§ **ASSIGNMENT**
Print the data exactly as written, but leave out each picture.
======== PROVIDED RECORDS ========
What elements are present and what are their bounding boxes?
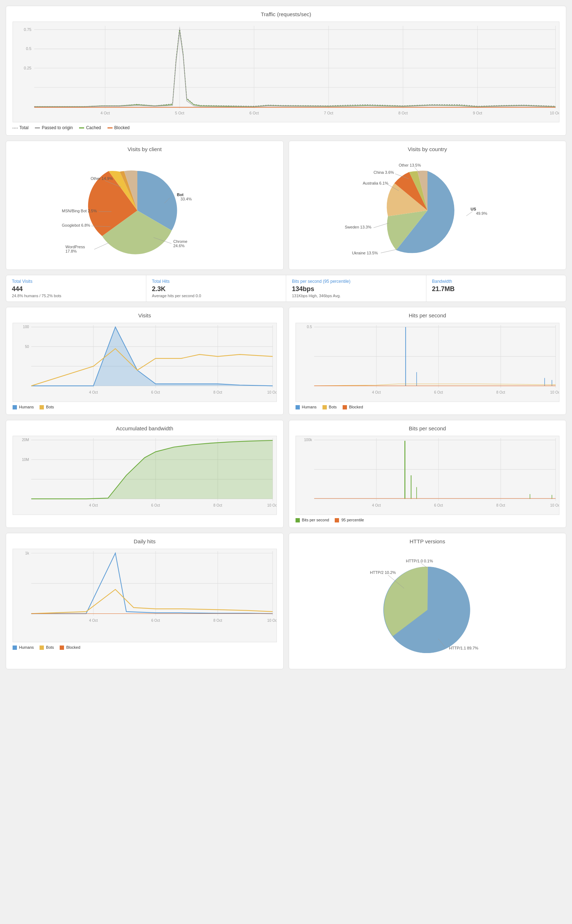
http-versions-card: HTTP versions [289,533,567,669]
hits-legend: Humans Bots Blocked [295,405,560,410]
visits-by-client-chart: Bot 33.4% Chrome 24.6% WordPress 17.8% G… [12,156,277,265]
bots-daily-swatch [40,645,44,650]
svg-text:Australia 6.1%: Australia 6.1% [363,181,388,185]
hits-svg: 0.5 4 Oct 6 Oct 8 Oct 10 Oct [296,323,560,402]
svg-text:8 Oct: 8 Oct [496,503,505,507]
svg-text:4 Oct: 4 Oct [89,390,98,394]
percentile-label: 95 percentile [341,518,364,522]
bits-per-second-card: Bits per second 100k 4 Oct 6 Oct 8 Oct 1… [289,420,567,528]
accumulated-bandwidth-card: Accumulated bandwidth 20M 10M 4 Oct 6 Oc… [6,420,284,528]
legend-bots-daily: Bots [40,645,54,650]
legend-blocked-daily: Blocked [60,645,80,650]
legend-passed-label: Passed to origin [42,125,73,130]
bits-legend: Bits per second 95 percentile [295,518,560,522]
stat-bandwidth: Bandwidth 21.7MB [426,275,566,302]
svg-text:Googlebot 6.8%: Googlebot 6.8% [62,223,90,227]
humans-label: Humans [19,405,34,409]
bots-hits-label: Bots [329,405,337,409]
svg-text:10 Oct: 10 Oct [267,503,276,507]
svg-text:10 Oct: 10 Oct [267,390,276,394]
stat-total-hits-sub: Average hits per second 0.0 [152,294,280,298]
svg-text:7 Oct: 7 Oct [324,111,334,115]
visits-by-country-chart: US 49.9% Ukraine 13.5% Sweden 13.3% Aust… [295,156,560,265]
svg-text:Other 13.5%: Other 13.5% [399,163,421,167]
daily-hits-chart-area: 1k 4 Oct 6 Oct 8 Oct 10 Oct [12,549,277,642]
svg-marker-96 [31,440,272,499]
daily-hits-svg: 1k 4 Oct 6 Oct 8 Oct 10 Oct [13,549,277,642]
bits-swatch [295,518,300,522]
visits-chart-card: Visits 100 50 4 Oct [6,307,284,415]
svg-text:10M: 10M [22,457,29,461]
svg-text:0.75: 0.75 [24,27,31,31]
svg-line-133 [421,563,427,567]
svg-text:HTTP/1.1  89.7%: HTTP/1.1 89.7% [449,646,479,650]
svg-text:0.5: 0.5 [26,47,31,51]
legend-blocked: Blocked [107,125,130,130]
bots-label: Bots [46,405,54,409]
svg-line-39 [466,212,473,216]
svg-text:Ukraine 13.5%: Ukraine 13.5% [352,251,378,255]
svg-text:China 3.6%: China 3.6% [373,170,394,175]
svg-text:HTTP/1.0  0.1%: HTTP/1.0 0.1% [406,559,433,563]
daily-hits-legend: Humans Bots Blocked [12,645,277,650]
svg-text:4 Oct: 4 Oct [89,503,98,507]
stat-bits-per-sec: Bits per second (95 percentile) 134bps 1… [286,275,426,302]
hits-per-second-card: Hits per second 0.5 4 Oct 6 Oct 8 Oct 10… [289,307,567,415]
svg-text:6 Oct: 6 Oct [250,111,259,115]
stats-bar-card: Total Visits 444 24.8% humans / 75.2% bo… [6,275,566,302]
traffic-chart-svg: 0.75 0.5 0.25 4 Oct 5 Oct 6 Oct 7 Oct 8 … [13,22,559,122]
svg-text:Chrome: Chrome [173,239,187,244]
svg-text:HTTP/2  10.2%: HTTP/2 10.2% [370,570,396,575]
accum-bw-svg: 20M 10M 4 Oct 6 Oct 8 Oct 10 Oct [13,436,277,514]
hits-chart-area: 0.5 4 Oct 6 Oct 8 Oct 10 Oct [295,323,560,402]
svg-text:WordPress: WordPress [65,245,85,249]
daily-hits-title: Daily hits [12,538,277,544]
visits-chart-area: 100 50 4 Oct 6 Oct 8 Oct 10 Oct [12,323,277,402]
stat-bandwidth-label: Bandwidth [432,279,561,284]
svg-marker-64 [31,327,272,386]
visits-svg: 100 50 4 Oct 6 Oct 8 Oct 10 Oct [13,323,277,402]
svg-text:4 Oct: 4 Oct [372,390,380,394]
bots-swatch [40,405,44,410]
humans-daily-label: Humans [19,645,34,650]
svg-text:8 Oct: 8 Oct [214,618,222,623]
stat-total-visits-label: Total Visits [12,279,140,284]
svg-text:4 Oct: 4 Oct [372,503,380,507]
svg-text:50: 50 [25,344,29,348]
svg-text:0.25: 0.25 [24,65,31,70]
humans-swatch [12,405,17,410]
country-pie-svg: US 49.9% Ukraine 13.5% Sweden 13.3% Aust… [334,160,521,261]
svg-text:24.6%: 24.6% [173,244,185,248]
stat-bits-label: Bits per second (95 percentile) [292,279,420,284]
bits-svg: 100k 4 Oct 6 Oct 8 Oct 10 Oct [296,436,560,514]
svg-text:6 Oct: 6 Oct [434,390,443,394]
accumulated-bw-title: Accumulated bandwidth [12,425,277,432]
svg-text:20M: 20M [22,438,29,442]
visits-hits-row: Visits 100 50 4 Oct [6,307,566,415]
passed-dot [35,127,40,128]
svg-text:6 Oct: 6 Oct [151,618,160,623]
humans-hits-swatch [295,405,300,410]
svg-text:6 Oct: 6 Oct [151,390,160,394]
svg-text:Other 14.9%: Other 14.9% [90,176,113,181]
bots-hits-swatch [322,405,327,410]
svg-text:6 Oct: 6 Oct [434,503,443,507]
blocked-dot [107,127,112,128]
http-pie-svg: HTTP/1.1 89.7% HTTP/2 10.2% HTTP/1.0 0.1… [341,552,514,660]
blocked-daily-label: Blocked [66,645,80,650]
traffic-chart-area: 0.75 0.5 0.25 4 Oct 5 Oct 6 Oct 7 Oct 8 … [12,22,560,122]
cached-dot [79,127,84,128]
svg-line-41 [381,249,397,253]
humans-daily-swatch [12,645,17,650]
stat-total-hits-label: Total Hits [152,279,280,284]
daily-http-row: Daily hits 1k 4 Oct 6 Oct 8 Oct 10 Oct [6,533,566,669]
traffic-title: Traffic (requests/sec) [12,11,560,17]
svg-text:US: US [471,207,476,211]
stats-bar: Total Visits 444 24.8% humans / 75.2% bo… [6,275,566,302]
svg-text:17.8%: 17.8% [65,249,76,253]
bits-chart-area: 100k 4 Oct 6 Oct 8 Oct 10 Oct [295,436,560,515]
svg-text:100k: 100k [304,438,312,442]
stat-total-visits: Total Visits 444 24.8% humans / 75.2% bo… [6,275,146,302]
legend-blocked-hits: Blocked [343,405,363,410]
legend-passed: Passed to origin [35,125,73,130]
========
§ **OUTPUT FOR THIS EXERCISE**
What elements are present and what are their bounding boxes?
http-versions-card: HTTP versions [289,533,567,669]
hits-legend: Humans Bots Blocked [295,405,560,410]
visits-by-client-chart: Bot 33.4% Chrome 24.6% WordPress 17.8% G… [12,156,277,265]
bots-daily-swatch [40,645,44,650]
svg-text:Australia 6.1%: Australia 6.1% [363,181,388,185]
hits-svg: 0.5 4 Oct 6 Oct 8 Oct 10 Oct [296,323,560,402]
svg-text:8 Oct: 8 Oct [496,503,505,507]
svg-text:4 Oct: 4 Oct [89,390,98,394]
percentile-label: 95 percentile [341,518,364,522]
bits-per-second-card: Bits per second 100k 4 Oct 6 Oct 8 Oct 1… [289,420,567,528]
accumulated-bandwidth-card: Accumulated bandwidth 20M 10M 4 Oct 6 Oc… [6,420,284,528]
legend-bots-daily: Bots [40,645,54,650]
legend-blocked-daily: Blocked [60,645,80,650]
legend-passed-label: Passed to origin [42,125,73,130]
bits-legend: Bits per second 95 percentile [295,518,560,522]
stat-bandwidth: Bandwidth 21.7MB [426,275,566,302]
svg-text:Googlebot 6.8%: Googlebot 6.8% [62,223,90,227]
humans-label: Humans [19,405,34,409]
bots-hits-label: Bots [329,405,337,409]
svg-text:10 Oct: 10 Oct [267,503,276,507]
svg-text:10 Oct: 10 Oct [267,390,276,394]
stat-total-hits-sub: Average hits per second 0.0 [152,294,280,298]
svg-text:7 Oct: 7 Oct [324,111,334,115]
visits-by-country-chart: US 49.9% Ukraine 13.5% Sweden 13.3% Aust… [295,156,560,265]
svg-text:Other 13.5%: Other 13.5% [399,163,421,167]
daily-hits-chart-area: 1k 4 Oct 6 Oct 8 Oct 10 Oct [12,549,277,642]
svg-marker-96 [31,440,272,499]
daily-hits-svg: 1k 4 Oct 6 Oct 8 Oct 10 Oct [13,549,277,642]
bits-swatch [295,518,300,522]
visits-chart-card: Visits 100 50 4 Oct [6,307,284,415]
svg-text:10M: 10M [22,457,29,461]
svg-text:0.75: 0.75 [24,27,31,31]
svg-line-133 [421,563,427,567]
svg-text:HTTP/1.1  89.7%: HTTP/1.1 89.7% [449,646,479,650]
svg-text:0.5: 0.5 [26,47,31,51]
legend-blocked: Blocked [107,125,130,130]
bots-label: Bots [46,405,54,409]
svg-line-39 [466,212,473,216]
svg-text:Ukraine 13.5%: Ukraine 13.5% [352,251,378,255]
svg-text:China 3.6%: China 3.6% [373,170,394,175]
svg-text:HTTP/1.0  0.1%: HTTP/1.0 0.1% [406,559,433,563]
daily-hits-legend: Humans Bots Blocked [12,645,277,650]
svg-text:4 Oct: 4 Oct [89,503,98,507]
stat-bits-per-sec: Bits per second (95 percentile) 134bps 1… [286,275,426,302]
hits-per-second-card: Hits per second 0.5 4 Oct 6 Oct 8 Oct 10… [289,307,567,415]
svg-text:6 Oct: 6 Oct [250,111,259,115]
stats-bar-card: Total Visits 444 24.8% humans / 75.2% bo… [6,275,566,302]
traffic-chart-svg: 0.75 0.5 0.25 4 Oct 5 Oct 6 Oct 7 Oct 8 … [13,22,559,122]
svg-text:Chrome: Chrome [173,239,187,244]
svg-text:HTTP/2  10.2%: HTTP/2 10.2% [370,570,396,575]
accum-bw-svg: 20M 10M 4 Oct 6 Oct 8 Oct 10 Oct [13,436,277,514]
hits-chart-area: 0.5 4 Oct 6 Oct 8 Oct 10 Oct [295,323,560,402]
svg-text:WordPress: WordPress [65,245,85,249]
daily-hits-title: Daily hits [12,538,277,544]
visits-chart-area: 100 50 4 Oct 6 Oct 8 Oct 10 Oct [12,323,277,402]
stat-bandwidth-label: Bandwidth [432,279,561,284]
svg-marker-64 [31,327,272,386]
visits-svg: 100 50 4 Oct 6 Oct 8 Oct 10 Oct [13,323,277,402]
svg-text:4 Oct: 4 Oct [372,390,380,394]
bots-swatch [40,405,44,410]
humans-daily-label: Humans [19,645,34,650]
svg-text:8 Oct: 8 Oct [214,618,222,623]
stat-total-visits-label: Total Visits [12,279,140,284]
svg-text:4 Oct: 4 Oct [372,503,380,507]
svg-text:50: 50 [25,344,29,348]
svg-text:0.25: 0.25 [24,65,31,70]
humans-swatch [12,405,17,410]
country-pie-svg: US 49.9% Ukraine 13.5% Sweden 13.3% Aust… [334,160,521,261]
svg-text:24.6%: 24.6% [173,244,185,248]
stat-bits-label: Bits per second (95 percentile) [292,279,420,284]
bits-svg: 100k 4 Oct 6 Oct 8 Oct 10 Oct [296,436,560,514]
svg-text:6 Oct: 6 Oct [434,390,443,394]
accumulated-bw-title: Accumulated bandwidth [12,425,277,432]
svg-text:20M: 20M [22,438,29,442]
visits-hits-row: Visits 100 50 4 Oct [6,307,566,415]
passed-dot [35,127,40,128]
svg-text:6 Oct: 6 Oct [151,618,160,623]
humans-hits-swatch [295,405,300,410]
svg-text:6 Oct: 6 Oct [151,390,160,394]
svg-text:Other 14.9%: Other 14.9% [90,176,113,181]
bots-hits-swatch [322,405,327,410]
svg-text:6 Oct: 6 Oct [434,503,443,507]
blocked-dot [107,127,112,128]
http-pie-svg: HTTP/1.1 89.7% HTTP/2 10.2% HTTP/1.0 0.1… [341,552,514,660]
blocked-daily-label: Blocked [66,645,80,650]
traffic-chart-area: 0.75 0.5 0.25 4 Oct 5 Oct 6 Oct 7 Oct 8 … [12,22,560,122]
cached-dot [79,127,84,128]
svg-line-41 [381,249,397,253]
humans-daily-swatch [12,645,17,650]
stat-total-hits-label: Total Hits [152,279,280,284]
daily-http-row: Daily hits 1k 4 Oct 6 Oct 8 Oct 10 Oct [6,533,566,669]
traffic-title: Traffic (requests/sec) [12,11,560,17]
svg-text:US: US [471,207,476,211]
stats-bar: Total Visits 444 24.8% humans / 75.2% bo… [6,275,566,302]
svg-text:17.8%: 17.8% [65,249,76,253]
bits-chart-area: 100k 4 Oct 6 Oct 8 Oct 10 Oct [295,436,560,515]
svg-text:100k: 100k [304,438,312,442]
stat-total-visits: Total Visits 444 24.8% humans / 75.2% bo… [6,275,146,302]
legend-blocked-hits: Blocked [343,405,363,410]
legend-passed: Passed to origin [35,125,73,130]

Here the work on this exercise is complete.